Acórdão nº 50013731620208210132 Tribunal de Justiça do Estado do Rio Grande do Sul, Nona Câmara Cível, 23-02-2023

Data de Julgamento23 Fevereiro 2023
Tribunal de OrigemTribunal de Justiça do RS
Classe processualApelação / Remessa Necessária
Número do processo50013731620208210132
Tipo de documentoAcórdão
ÓrgãoNona Câmara Cível

PODER JUDICIÁRIO

Documento:20003342365
Poder Judiciário
Tribunal de Justiça do Estado do Rio Grande do Sul

9ª Câmara Cível

Avenida Borges de Medeiros, 1565 - Porto Alegre/RS - CEP 90110-906

Apelação/Remessa Necessária Nº 5001373-16.2020.8.21.0132/RS

TIPO DE AÇÃO: Incapacidade Laborativa Parcial

RELATOR: Desembargador CARLOS EDUARDO RICHINITTI

APELANTE: INSTITUTO NACIONAL DO SEGURO SOCIAL - INSS (RÉU)

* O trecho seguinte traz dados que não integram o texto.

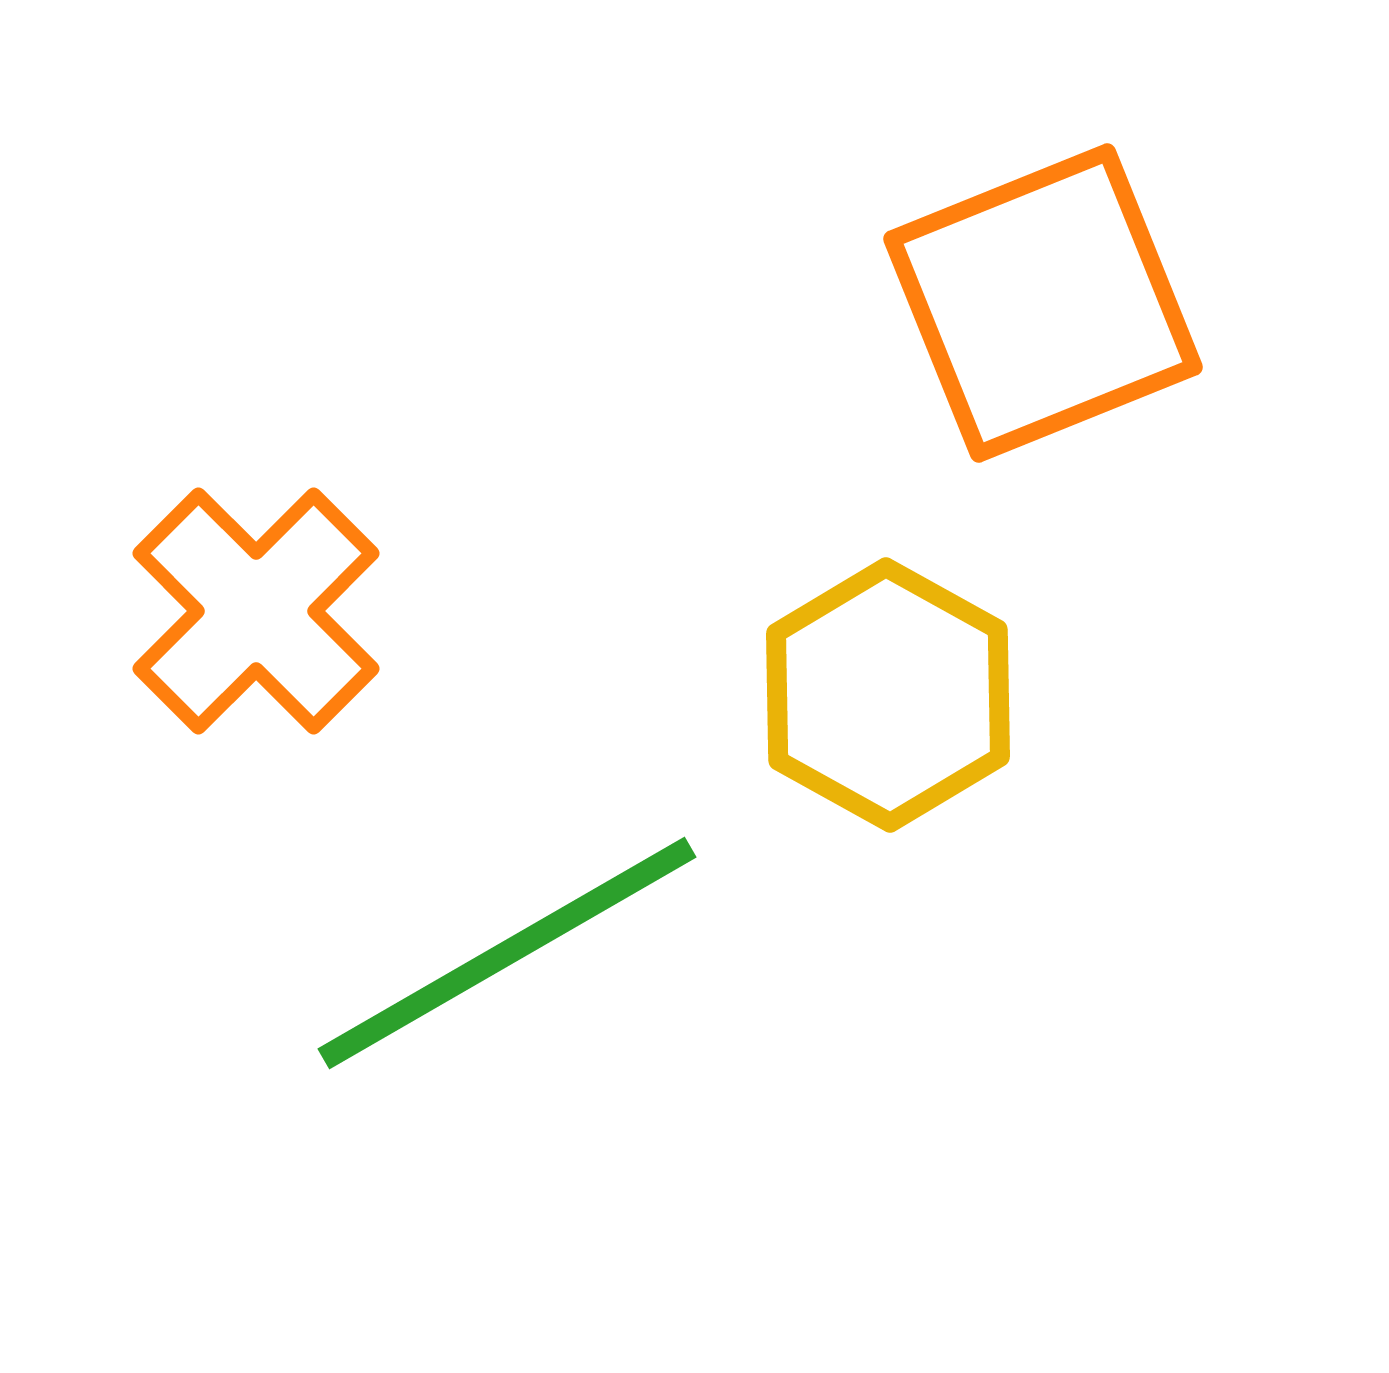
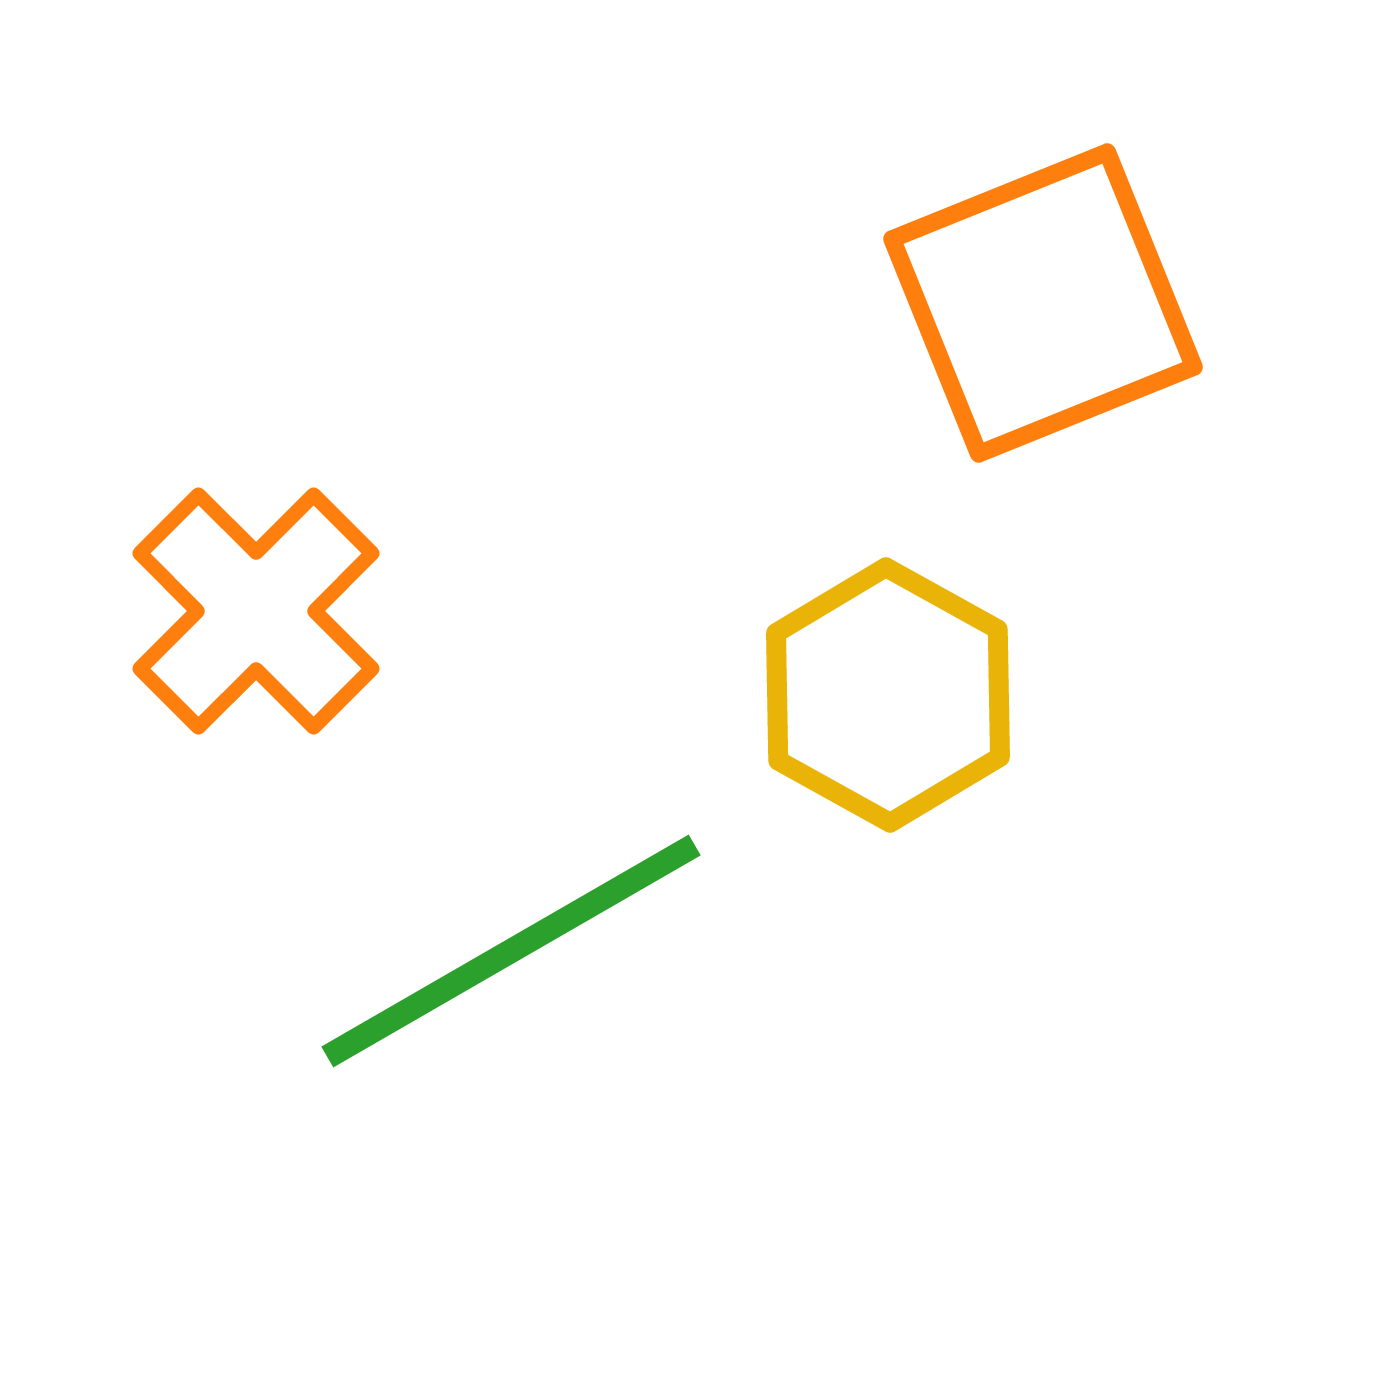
green line: moved 4 px right, 2 px up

APELADO: LARISSA GASPARINI (AUTOR)

RELATÓRIO

Trata-se de reexame necessário e de apelação interposta pelo INSTITUTO NACIONAL DO SEGURO SOCIAL (INSS) contra sentença (evento 65, SENT1) que, nos autos da ação movida por LARISSA GASPARINI, julgou procedente o pedido inicialmente formulado, nos termos do seguinte dispositivo:

“[...] Em face do exposto, afasto a preliminar de carência de ação e JULGO PROCEDENTE o pedido, forte no artigo 487, inciso I, do Código de Processo Civil, para o fim de, respeitada a prescrição quinquenal, condenar o réu a conceder o benefício de auxílio-acidente ao autor, a contar da data da cessação do auxílio-doença acidentário.

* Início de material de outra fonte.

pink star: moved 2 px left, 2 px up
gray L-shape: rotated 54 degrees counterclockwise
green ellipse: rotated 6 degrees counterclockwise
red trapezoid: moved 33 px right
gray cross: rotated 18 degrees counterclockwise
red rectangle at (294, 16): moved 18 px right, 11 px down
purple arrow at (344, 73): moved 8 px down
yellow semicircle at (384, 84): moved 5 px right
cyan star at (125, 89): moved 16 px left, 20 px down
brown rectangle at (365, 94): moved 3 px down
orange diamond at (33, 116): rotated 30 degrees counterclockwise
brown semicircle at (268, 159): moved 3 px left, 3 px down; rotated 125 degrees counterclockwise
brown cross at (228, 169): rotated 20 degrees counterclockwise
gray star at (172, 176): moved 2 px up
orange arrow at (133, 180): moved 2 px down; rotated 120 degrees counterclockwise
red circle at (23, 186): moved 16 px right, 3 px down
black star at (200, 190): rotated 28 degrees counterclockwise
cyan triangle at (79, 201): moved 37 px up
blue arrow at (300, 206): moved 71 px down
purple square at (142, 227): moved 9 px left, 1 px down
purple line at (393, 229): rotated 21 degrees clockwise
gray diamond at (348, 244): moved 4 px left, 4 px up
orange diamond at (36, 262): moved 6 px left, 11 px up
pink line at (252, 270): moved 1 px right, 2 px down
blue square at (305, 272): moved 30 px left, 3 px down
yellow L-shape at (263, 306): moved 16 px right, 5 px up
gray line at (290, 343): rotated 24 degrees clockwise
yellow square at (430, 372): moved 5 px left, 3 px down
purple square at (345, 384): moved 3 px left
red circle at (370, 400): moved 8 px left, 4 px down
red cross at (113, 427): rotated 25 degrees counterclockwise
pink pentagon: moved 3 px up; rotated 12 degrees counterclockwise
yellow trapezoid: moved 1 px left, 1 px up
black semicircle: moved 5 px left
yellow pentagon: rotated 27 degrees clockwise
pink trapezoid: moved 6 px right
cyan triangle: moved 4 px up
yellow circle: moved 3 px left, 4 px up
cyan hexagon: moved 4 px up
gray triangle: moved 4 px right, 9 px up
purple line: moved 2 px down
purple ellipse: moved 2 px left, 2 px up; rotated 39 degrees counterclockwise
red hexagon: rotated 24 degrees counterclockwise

Quando da elaboração dos cálculos, sobre as parcelas vencidas deverão ser observados os índices de correção monetária relativos a cada período e respectivo fundamento legal: - IGP-DI de maio de 1996 a março de 2006, conforme os artigos 10 da Lei nº 9.711/98 e 20, §§ 5º e 6º, da Lei nº 8.880/94; - INPC de abril de 2006 a 29 de junho de 2009, conforme artigo 31 da Lei nº 10.741/03, cumulada com a Lei nº 11.430/06; - TR de 30 de junho de 2009 a 24 de março de 2015, conforme Lei nº 11.960/2009, em consonância com a Questão de Ordem nas ADIs nº 4.357 e 4.425; - IPCA-E a partir de 25 de março de 2015, em função da modulação dos efeitos na Questão de Ordem, nas ADIs nº 4.357 e 4.425. Quanto aos juros de mora, estes serão devidos desde a citação à taxa de 12% ao ano, sendo que a partir de julho de 2009 passam a ser os aplicados à caderneta de poupança, nos termos da Lei 11.960/09, que alterou a redação do artigo 1º-F da Lei 9.494/97.

Condeno o réu ao pagamento dos honorários advocatícios, os quais fixo em 10% sobre as parcelas vencidas até a data desta sentença, forte na Súmula 111 do Superior Tribunal de Justiça, e pagamento das despesas excetuadas da Taxa Única de Serviços Judiciais, conforme Lei Estadual 14.634/2014, nas quais se inclui os honorários periciais que devem ser ressarcidos.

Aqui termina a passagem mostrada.